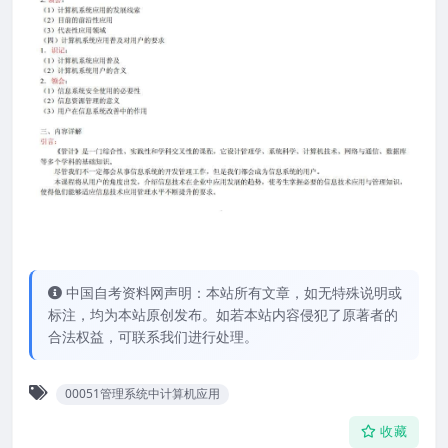
中国自考资料网声明：本站所有文章，如无特殊说明或
标注，均为本站原创发布。如若本站内容侵犯了原著者的
合法权益，可联系我们进行处理。
00051管理系统中计算机应用
收藏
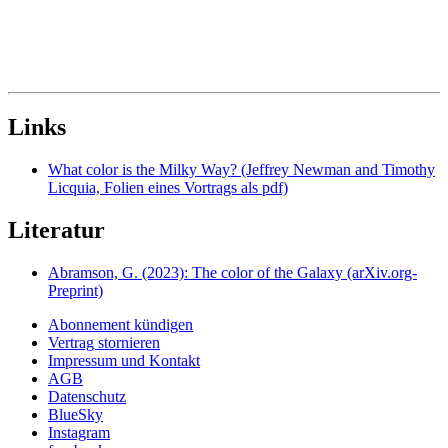
Links
What color is the Milky Way? (Jeffrey Newman and Timothy
Licquia, Folien eines Vortrags als pdf)
Literatur
Abramson, G. (2023): The color of the Galaxy (arXiv.org-
Preprint)
Abonnement kündigen
Vertrag stornieren
Impressum und Kontakt
AGB
Datenschutz
BlueSky
Instagram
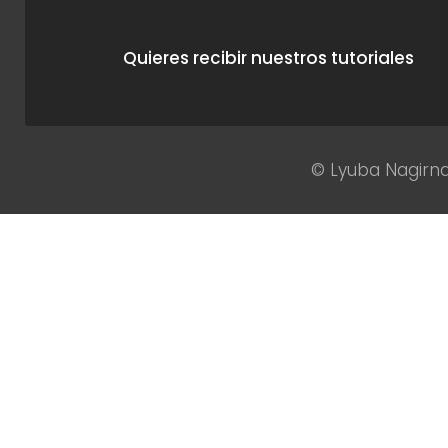
Quieres recibir nuestros tutoriales
© Lyuba Nagirna 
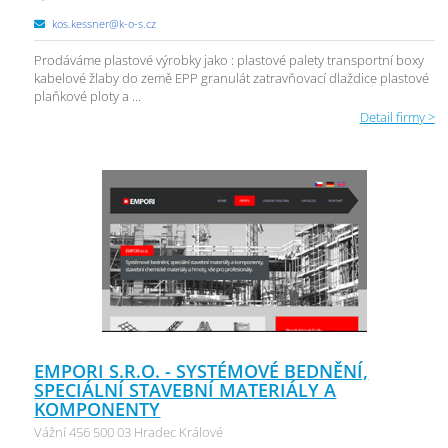
kos.kessner@k-o-s.cz
Prodáváme plastové výrobky jako : plastové palety transportní boxy
kabelové žlaby do země EPP granulát zatravňovací dlaždice plastové
plaňkové ploty a ...
Detail firmy >
EMPORI S.R.O. - SYSTÉMOVÉ BEDNĚNÍ,
SPECIÁLNÍ STAVEBNÍ MATERIÁLY A
KOMPONENTY
Vážní 456 500 03 Hradec Králové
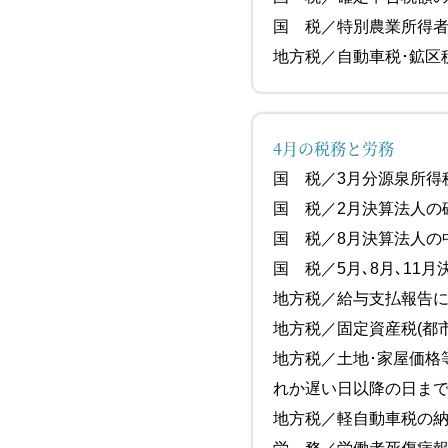
国 税／特別
地方税／自動車税
4月の税務と労務
国 税／3月
国 税／2月決算法
国 税／8月
国 税／5月､8月､11
地方税／給与支払報
地方税／固定資産税(
地方税／土地･家屋
れか遅い日以降の日ま
地方税／軽自動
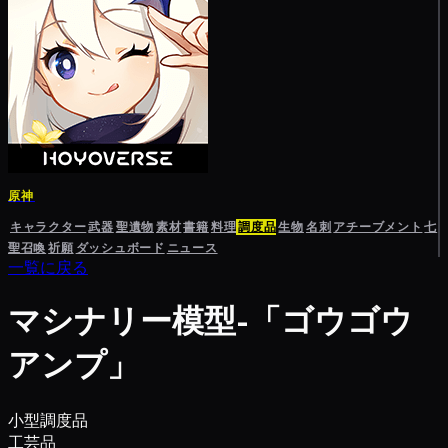
原神
キャラクター
武器
聖遺物
素材
書籍
料理
調度品
生物
名刺
アチーブメント
七
聖召喚
祈願
ダッシュボード
ニュース
一覧に戻る
マシナリー模型-「ゴウゴウ
アンプ」
小型調度品
工芸品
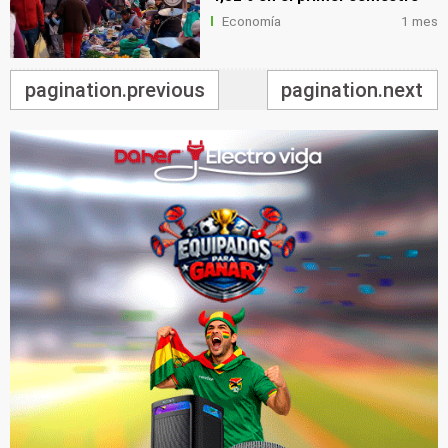
Economía
1 mes
pagination.previous
pagination.next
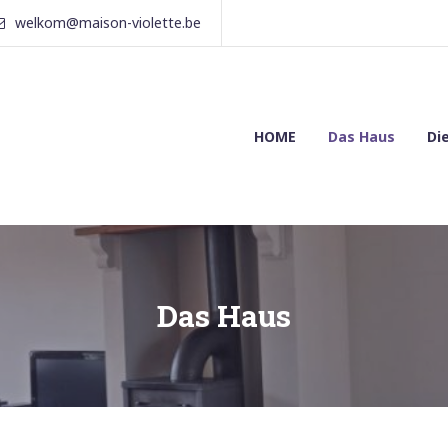
welkom@maison-violette.be
HOME
Das Haus
Di
Das Haus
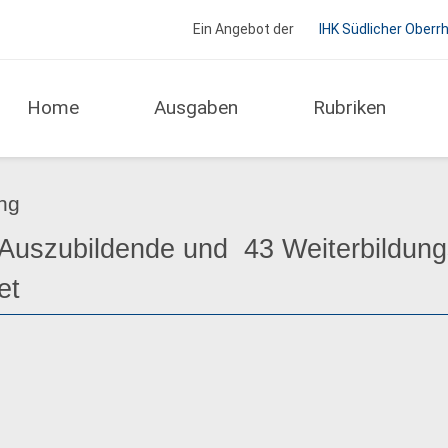
Ein Angebot der
IHK Südlicher Oberr
Home
Ausgaben
Rubriken
Regio Report IHK Schwarzwald-Baar-Heuberg
ng
Auszubildende und ­ 43 Weiterbildun
et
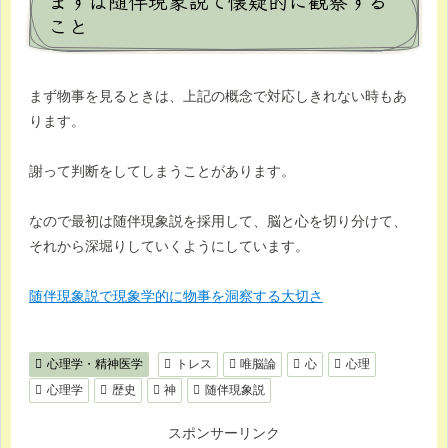
まずは随伴現象説で懐疑的に観察する
こと
まず物事を見るときは、上記の概念で対応しきれない時もあ
ります。
謝って判断をしてしまうことがあります。
なので最初は随伴現象説を採用して、脳と心を切り分けて、
それから深堀りしていくようにしています。
随伴現象説で現象学的に物事を洞察する大切さ
心理学・精神医学
トレス
唯脳論
心
心理
心理学
歴史
神
随伴現象説
スポンサーリンク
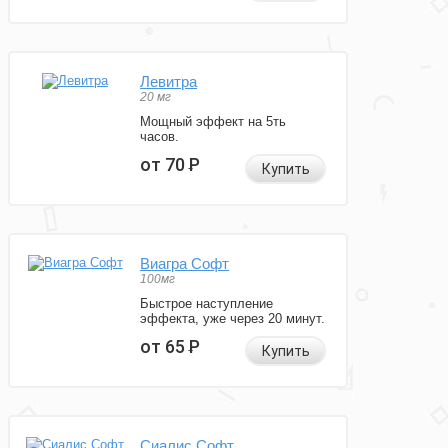
Левитра
20 мг
Мощный эффект на 5ть
часов.
от 70
Р
Купить
Виагра Софт
100мг
Быстрое наступление
эффекта, уже через 20 минут.
от 65
Р
Купить
Сиалис Софт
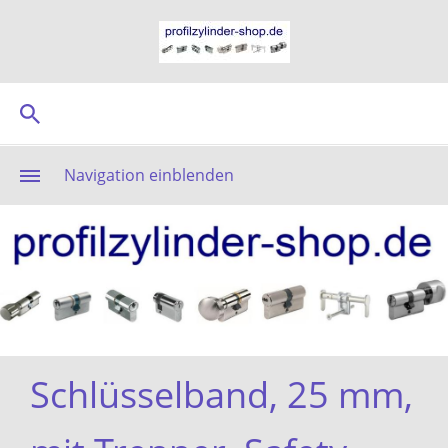
Navigation einblenden
Schlüsselband, 25 mm,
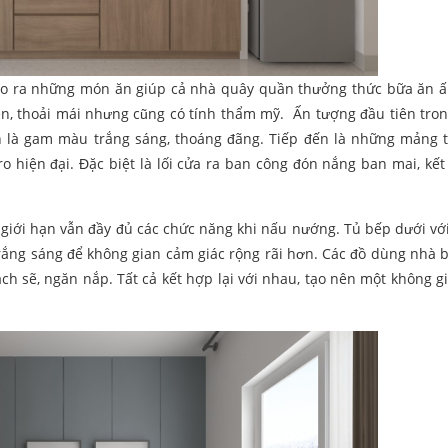
tạo ra những món ăn giúp cả nhà quây quần thưởng thức bữa ăn 
ện, thoải mái nhưng cũng có tính thẩm mỹ. Ấn tượng đầu tiên tro
h là gam màu trắng sáng, thoáng đãng. Tiếp đến là những mảng
o hiện đại. Đặc biệt là lối cửa ra ban công đón nắng ban mai, kết
ị giới hạn vẫn đầy đủ các chức năng khi nấu nướng. Tủ bếp dưới vớ
rắng sáng để không gian cảm giác rộng rãi hơn. Các đồ dùng nhà 
h sẽ, ngăn nắp. Tất cả kết hợp lại với nhau, tạo nên một không g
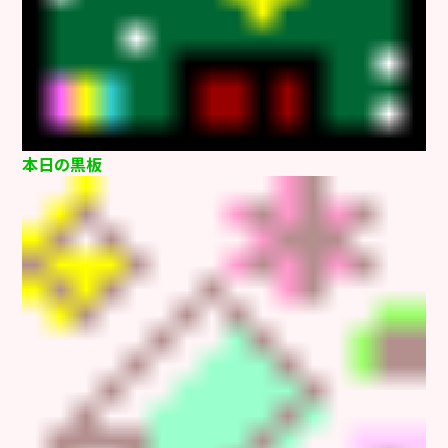
本日の黒板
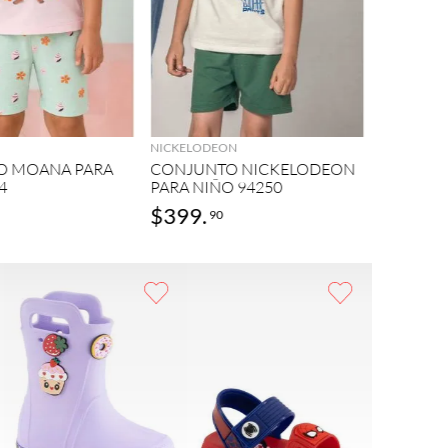
AGREGAR
AGREGAR
NICKELODEON
O MOANA PARA
CONJUNTO NICKELODEON
4
PARA NIÑO 94250
$
399
.
90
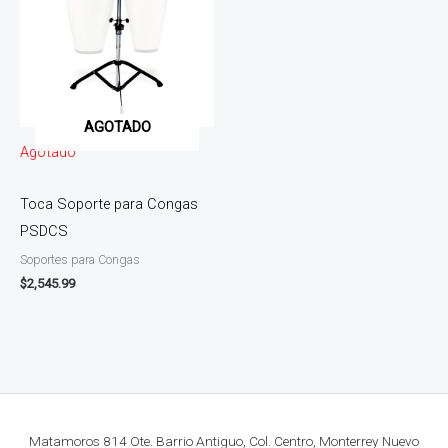
AGOTADO
Agotado
Toca Soporte para Congas
PSDCS
Soportes para Congas
$
2,545.99
Matamoros 814 Ote. Barrio Antiguo, Col. Centro, Monterrey Nuevo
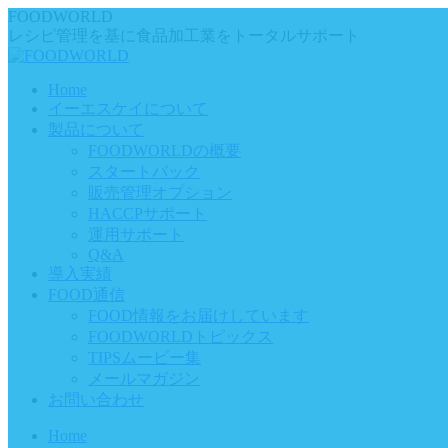
Skip
FOODWORLD
to
レシピ管理を基に食品加工業をトータルサポート
content
Home
イーエスケイについて
製品について
FOODWORLDの概要
スタートパック
販売管理オプション
HACCPサポート
運用サポート
Q&A
導入実績
FOOD通信
FOOD情報をお届けしています
FOODWORLDトピックス
TIPSムービー集
メールマガジン
お問い合わせ
Home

===

Each of the lines above should be transcribed exactly; no image is to be copied.

### Answer to this problem
中国自考资料网声明：本站所有文章，如无特殊说明或
标注，均为本站原创发布。如若本站内容侵犯了原著者的
合法权益，可联系我们进行处理。
00051管理系统中计算机应用
收藏
Links
What color is the Milky Way? (Jeffrey Newman and Timothy
Licquia, Folien eines Vortrags als pdf)
Literatur
Abramson, G. (2023): The color of the Galaxy (arXiv.org-
Preprint)
Abonnement kündigen
Vertrag stornieren
Impressum und Kontakt
AGB
Datenschutz
BlueSky
Instagram
Quieres recibir nuestros tutoriales
© Lyuba Nagirna 
kos.kessner@k-o-s.cz
Prodáváme plastové výrobky jako : plastové palety transportní boxy
kabelové žlaby do země EPP granulát zatravňovací dlaždice plastové
plaňkové ploty a ...
Detail firmy >
EMPORI S.R.O. - SYSTÉMOVÉ BEDNĚNÍ,
SPECIÁLNÍ STAVEBNÍ MATERIÁLY A
KOMPONENTY
Vážní 456 500 03 Hradec Králové
国 税／特別
地方税／自動車税
4月の税務と労務
国 税／3月
国 税／2月決算法
国 税／8月
国 税／5月､8月､11
地方税／給与支払報
地方税／固定資産税(
地方税／土地･家屋
れか遅い日以降の日ま
地方税／軽自動
原神
キャラクター
武器
聖遺物
素材
書籍
料理
調度品
生物
名刺
アチーブメント
七
聖召喚
祈願
ダッシュボード
ニュース
一覧に戻る
マシナリー模型-「ゴウゴウ
アンプ」
小型調度品
工芸品
Economía
1 mes
pagination.previous
pagination.next
welkom@maison-violette.be
HOME
Das Haus
Di
Das Haus
Ein Angebot der
IHK Südlicher Oberr
Home
Ausgaben
Rubriken
Regio Report IHK Schwarzwald-Baar-Heuberg
ng
Auszubildende und ­ 43 Weiterbildun
et
まずは随伴現象説で懐疑的に観察する
こと
まず物事を見るときは、上記の概念で対応しきれない時もあ
ります。
謝って判断をしてしまうことがあります。
なので最初は随伴現象説を採用して、脳と心を切り分けて、
それから深堀りしていくようにしています。
随伴現象説で現象学的に物事を洞察する大切さ
心理学・精神医学
トレス
唯脳論
心
心理
心理学
歴史
神
随伴現象説
スポンサーリンク
Левитра
20 мг
Мощный эффект на 5ть
часов.
от 70
Р
Купить
Виагра Софт
100мг
Быстрое наступление
эффекта, уже через 20 минут.
от 65
Р
Купить
Сиалис Софт
Navigation einblenden
Schlüsselband, 25 mm,
tạo ra những món ăn giúp cả nhà quây quần thưởng thức bữa ăn 
ện, thoải mái nhưng cũng có tính thẩm mỹ. Ấn tượng đầu tiên tro
h là gam màu trắng sáng, thoáng đãng. Tiếp đến là những mảng
o hiện đại. Đặc biệt là lối cửa ra ban công đón nắng ban mai, kết
ị giới hạn vẫn đầy đủ các chức năng khi nấu nướng. Tủ bếp dưới vớ
rắng sáng để không gian cảm giác rộng rãi hơn. Các đồ dùng nhà 
h sẽ, ngăn nắp. Tất cả kết hợp lại với nhau, tạo nên một không g
本日の黒板
AGREGAR
AGREGAR
NICKELODEON
O MOANA PARA
CONJUNTO NICKELODEON
4
PARA NIÑO 94250
$
399
.
90
AGOTADO
Agotado
Toca Soporte para Congas
PSDCS
Soportes para Congas
$
2,545.99
Matamoros 814 Ote. Barrio Antiguo, Col. Centro, Monterrey Nuevo
Skip
FOODWORLD
to
レシピ管理を基に食品加工業をトータルサポート
content
Home
イーエスケイについて
製品について
FOODWORLDの概要
スタートパック
販売管理オプション
HACCPサポート
運用サポート
Q&A
導入実績
FOOD通信
FOOD情報をお届けしています
FOODWORLDトピックス
TIPSムービー集
メールマガジン
お問い合わせ
Home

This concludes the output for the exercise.